Puerto Rico Bar Association Under Attack for its Progressive and Independista politics

The Puerto Rico Bar Association, founded in 1840, is the oldest professional organization in Puerto Rico and the third oldest in the American hemisphere. It is a mandatory organization, similar to the majority of state bar associations in the U.S., such as California and Florida, where membership is required. In addition to providing services to attorneys and improving the legal profession, it is one of the foremost organizations of civil society in Puerto Rico, offering pro bono legal services to indigents and weighing in on issues important to society as a whole, such as opposing the use of the death penalty (outlawed by the Constitution of Puerto Rico) in the U.S. District Court; providing a mechanism for grievances against attorneys, personal support for attorneys, advocating to protect the independence of the judiciary; and supporting the rights of women.

Puerto Rican society is defined by the colonial relationship to the United States. The status question is a subject of daily discussion and debate among those who favor the status quo, or commonwealth; those who support statehood; and those who favor independence. Bar Association members are free to support any political party or status preference. For decades, however, the Bar Association has presented a legal analysis of the current status before the U.N. Special Commission on Decolonization, acknowledging the failure of the current status to comply with international law. Most recently, organizational commissions comprised of all tendencies have studied the issue and proposed a Constitutional Convention as the means for resolving the status.
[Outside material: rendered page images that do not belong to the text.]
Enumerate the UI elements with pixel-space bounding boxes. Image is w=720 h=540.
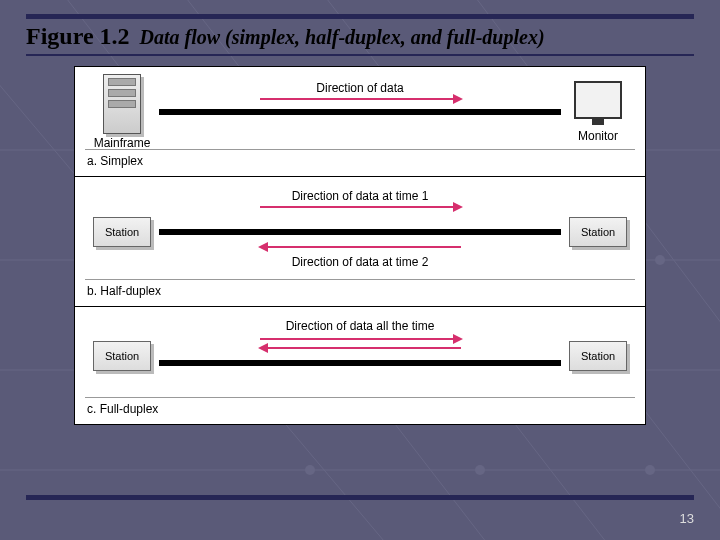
mainframe-label: Mainframe	[94, 136, 151, 150]
svg-point-20	[305, 465, 315, 475]
simplex-arrow-label: Direction of data	[159, 81, 561, 95]
svg-point-21	[475, 465, 485, 475]
monitor-label: Monitor	[578, 129, 618, 143]
top-rule	[26, 14, 694, 19]
simplex-caption: a. Simplex	[85, 149, 635, 174]
panel-full-duplex: Station Direction of data all the time S…	[75, 307, 645, 424]
slide: Figure 1.2 Data flow (simplex, half-dupl…	[0, 0, 720, 425]
mainframe-node: Mainframe	[85, 74, 159, 150]
half-arrow1-label: Direction of data at time 1	[159, 189, 561, 203]
full-arrow-label: Direction of data all the time	[159, 319, 561, 333]
bottom-rule	[26, 495, 694, 500]
title-underline	[26, 54, 694, 56]
full-left-node: Station	[85, 341, 159, 371]
figure-caption: Data flow (simplex, half-duplex, and ful…	[140, 26, 545, 49]
station-icon: Station	[93, 217, 151, 247]
station-icon: Station	[569, 217, 627, 247]
full-caption: c. Full-duplex	[85, 397, 635, 422]
simplex-bar	[159, 109, 561, 115]
figure-box: Mainframe Direction of data Monitor a. S…	[74, 66, 646, 425]
station-icon: Station	[569, 341, 627, 371]
half-arrow2-label: Direction of data at time 2	[159, 255, 561, 269]
mainframe-icon	[103, 74, 141, 134]
half-bar	[159, 229, 561, 235]
panel-half-duplex: Station Direction of data at time 1 Dire…	[75, 177, 645, 307]
monitor-icon	[574, 81, 622, 119]
station-icon: Station	[93, 341, 151, 371]
half-caption: b. Half-duplex	[85, 279, 635, 304]
figure-number: Figure 1.2	[26, 23, 130, 50]
full-link: Direction of data all the time	[159, 315, 561, 397]
full-right-node: Station	[561, 341, 635, 371]
page-number: 13	[680, 511, 694, 526]
simplex-link: Direction of data	[159, 75, 561, 149]
svg-point-22	[645, 465, 655, 475]
half-link: Direction of data at time 1 Direction of…	[159, 185, 561, 279]
full-bar	[159, 360, 561, 366]
figure-title: Figure 1.2 Data flow (simplex, half-dupl…	[26, 23, 694, 50]
half-left-node: Station	[85, 217, 159, 247]
half-right-node: Station	[561, 217, 635, 247]
monitor-node: Monitor	[561, 81, 635, 143]
panel-simplex: Mainframe Direction of data Monitor a. S…	[75, 67, 645, 177]
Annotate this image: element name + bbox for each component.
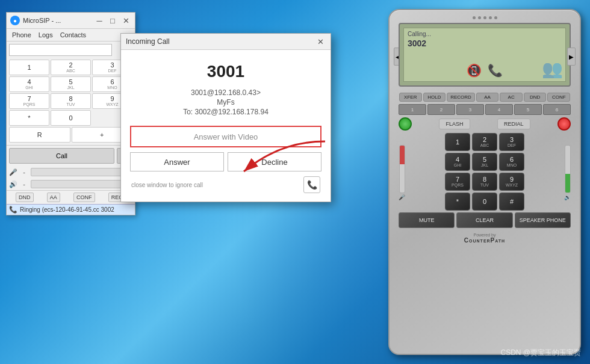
call-section: Call 📷 bbox=[7, 145, 135, 166]
dialog-body: 3001 3001@192.168.0.43> MyFs To: 3002@19… bbox=[121, 50, 331, 202]
line-1-button[interactable]: 1 bbox=[399, 104, 426, 115]
dnd-func-button[interactable]: DND bbox=[524, 93, 547, 102]
vol-minus-1[interactable]: - bbox=[20, 168, 28, 176]
kp-hash[interactable]: # bbox=[499, 193, 524, 211]
answer-video-button[interactable]: Answer with Video bbox=[130, 126, 321, 147]
conf-button[interactable]: CONF bbox=[73, 193, 95, 202]
ac-button[interactable]: AC bbox=[500, 93, 523, 102]
app-icon: ● bbox=[10, 16, 20, 25]
key-star[interactable]: * bbox=[9, 110, 49, 126]
menu-phone[interactable]: Phone bbox=[9, 30, 34, 40]
left-volume-slider: 🎤 bbox=[399, 133, 405, 212]
kp-0[interactable]: 0 bbox=[472, 193, 497, 211]
keypad-with-sliders: 🎤 1 2ABC 3DEF 4GHI 5JKL 6MNO 7PQRS 8TUV … bbox=[399, 133, 571, 212]
microsip-title: MicroSIP - ... bbox=[23, 17, 61, 24]
search-input[interactable] bbox=[9, 44, 112, 56]
kp-3[interactable]: 3DEF bbox=[499, 133, 524, 151]
vol-slider-2[interactable] bbox=[31, 180, 122, 188]
line-3-button[interactable]: 3 bbox=[456, 104, 484, 115]
answer-button[interactable]: Answer bbox=[130, 152, 224, 171]
kp-6[interactable]: 6MNO bbox=[499, 153, 524, 171]
right-slider[interactable] bbox=[565, 145, 571, 193]
line-2-button[interactable]: 2 bbox=[427, 104, 455, 115]
incoming-call-dialog: Incoming Call ✕ 3001 3001@192.168.0.43> … bbox=[120, 33, 331, 202]
hangup-circle-button[interactable] bbox=[557, 117, 571, 131]
decline-button[interactable]: Decline bbox=[228, 152, 321, 171]
kp-7[interactable]: 7PQRS bbox=[445, 173, 470, 191]
kp-2[interactable]: 2ABC bbox=[472, 133, 497, 151]
screen-number: 3002 bbox=[408, 39, 562, 48]
dialog-action-row: Answer Decline bbox=[130, 152, 321, 171]
key-0[interactable]: 0 bbox=[51, 110, 91, 126]
dialpad-row-2: 4GHI 5JKL 6MNO bbox=[9, 76, 132, 92]
phone-func-row: XFER HOLD RECORD AA AC DND CONF bbox=[399, 93, 571, 102]
speaker-icon: 🔊 bbox=[9, 180, 17, 188]
key-1[interactable]: 1 bbox=[9, 60, 49, 75]
kp-5[interactable]: 5JKL bbox=[472, 153, 497, 171]
dialog-title: Incoming Call bbox=[126, 37, 170, 46]
aa-func-button[interactable]: AA bbox=[476, 93, 499, 102]
maximize-button[interactable]: □ bbox=[107, 15, 118, 26]
caller-sip: 3001@192.168.0.43> bbox=[130, 88, 321, 97]
line-6-button[interactable]: 6 bbox=[543, 104, 571, 115]
kp-8[interactable]: 8TUV bbox=[472, 173, 497, 191]
key-5[interactable]: 5JKL bbox=[51, 76, 91, 92]
mute-button[interactable]: MUTE bbox=[399, 212, 455, 228]
dialog-footer: close window to ignore call 📞 bbox=[130, 176, 321, 196]
minimize-button[interactable]: ─ bbox=[94, 15, 105, 26]
screen-call-icons: 📵 📞 bbox=[467, 63, 503, 78]
logo-powered-text: Powered by bbox=[464, 233, 505, 237]
menu-contacts[interactable]: Contacts bbox=[57, 30, 89, 40]
phone-screen: Calling... 3002 👥 📵 📞 bbox=[403, 28, 566, 82]
dnd-button[interactable]: DND bbox=[16, 193, 34, 202]
kp-star[interactable]: * bbox=[445, 193, 470, 211]
phone-outer-body: ◀ Calling... 3002 👥 📵 📞 ▶ XFER bbox=[388, 9, 581, 355]
dialog-titlebar: Incoming Call ✕ bbox=[121, 34, 331, 50]
line-4-button[interactable]: 4 bbox=[485, 104, 513, 115]
menu-logs[interactable]: Logs bbox=[36, 30, 56, 40]
speaker-button[interactable]: SPEAKER PHONE bbox=[515, 212, 571, 228]
key-4[interactable]: 4GHI bbox=[9, 76, 49, 92]
phone-special-row: MUTE CLEAR SPEAKER PHONE bbox=[399, 212, 571, 228]
status-icon: 📞 bbox=[9, 206, 17, 214]
key-2[interactable]: 2ABC bbox=[51, 60, 91, 75]
caller-to: To: 3002@192.168.178.94 bbox=[130, 108, 321, 116]
nav-right-button[interactable]: ▶ bbox=[567, 48, 576, 66]
key-8[interactable]: 8TUV bbox=[51, 93, 91, 109]
ignore-call-button[interactable]: 📞 bbox=[303, 176, 320, 193]
volume-row-1: 🎤 - + bbox=[7, 166, 135, 178]
flash-button[interactable]: FLASH bbox=[439, 119, 470, 129]
kp-9[interactable]: 9WXYZ bbox=[499, 173, 524, 191]
record-button[interactable]: RECORD bbox=[447, 93, 475, 102]
microsip-titlebar: ● MicroSIP - ... ─ □ ✕ bbox=[7, 13, 135, 29]
clear-button[interactable]: CLEAR bbox=[456, 212, 512, 228]
vol-slider-1[interactable] bbox=[31, 168, 122, 176]
key-r[interactable]: R bbox=[9, 127, 70, 143]
vol-minus-2[interactable]: - bbox=[20, 180, 28, 188]
speaker-vol-icon: 🔊 bbox=[564, 194, 571, 200]
speaker-dot bbox=[489, 16, 492, 19]
left-slider[interactable] bbox=[399, 145, 405, 193]
microsip-menu: Phone Logs Contacts bbox=[7, 29, 135, 42]
volume-row-2: 🔊 - + bbox=[7, 178, 135, 190]
dialog-close-button[interactable]: ✕ bbox=[315, 36, 326, 47]
redial-button[interactable]: REDIAL bbox=[497, 119, 530, 129]
call-button[interactable]: Call bbox=[9, 148, 114, 164]
answer-icon: 📞 bbox=[488, 63, 503, 78]
phone-device: ◀ Calling... 3002 👥 📵 📞 ▶ XFER bbox=[388, 9, 581, 355]
line-5-button[interactable]: 5 bbox=[514, 104, 542, 115]
kp-4[interactable]: 4GHI bbox=[445, 153, 470, 171]
aa-button[interactable]: AA bbox=[47, 193, 60, 202]
speaker-dot bbox=[494, 16, 497, 19]
key-7[interactable]: 7PQRS bbox=[9, 93, 49, 109]
xfer-button[interactable]: XFER bbox=[399, 93, 422, 102]
close-button[interactable]: ✕ bbox=[120, 15, 131, 26]
hold-button[interactable]: HOLD bbox=[423, 93, 446, 102]
mic-label: 🎤 bbox=[399, 194, 405, 200]
caller-number: 3001 bbox=[130, 62, 321, 81]
phone-speaker-dots bbox=[473, 16, 497, 19]
watermark: CSDN @贾宝玉的玉宝贾 bbox=[500, 348, 581, 358]
answer-circle-button[interactable] bbox=[399, 117, 412, 131]
kp-1[interactable]: 1 bbox=[445, 133, 470, 151]
conf-func-button[interactable]: CONF bbox=[547, 93, 570, 102]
Since November of 2008, when the pro statehood New Progressive Party [NPP] won the gubernatorial and many legislative and municipal elections, those favoring annexation began implementing drastic changes in Puerto Rican society. Not only did the new governor convene business leaders to come up with a plan to privatize many government services, he defunded many longstanding community organizations, announced the firing of 30,000 (mostly unionized) government workers, named an FBI agent as superintendent of police, and introduced legislation which would dismantle the Bar Association. More Historical Context — A bit of history may help to put in context these latest developments. For decades, the Bar Association has held elections at its annual convention, generally electing lawyers who support independence. The NPP made several bold efforts to win the presidency, but has never succeeded. The organization has long been a target of right-wing hostility– including bombings during the volatile decade between 1976 and 1986– because of the prominence of pro-independence members and postures. While independentistas were long criminalized by the government and reviled by adherents to the other status preferences, they have also tended to be Puerto Rico’s most respected attorneys and public spokespeople.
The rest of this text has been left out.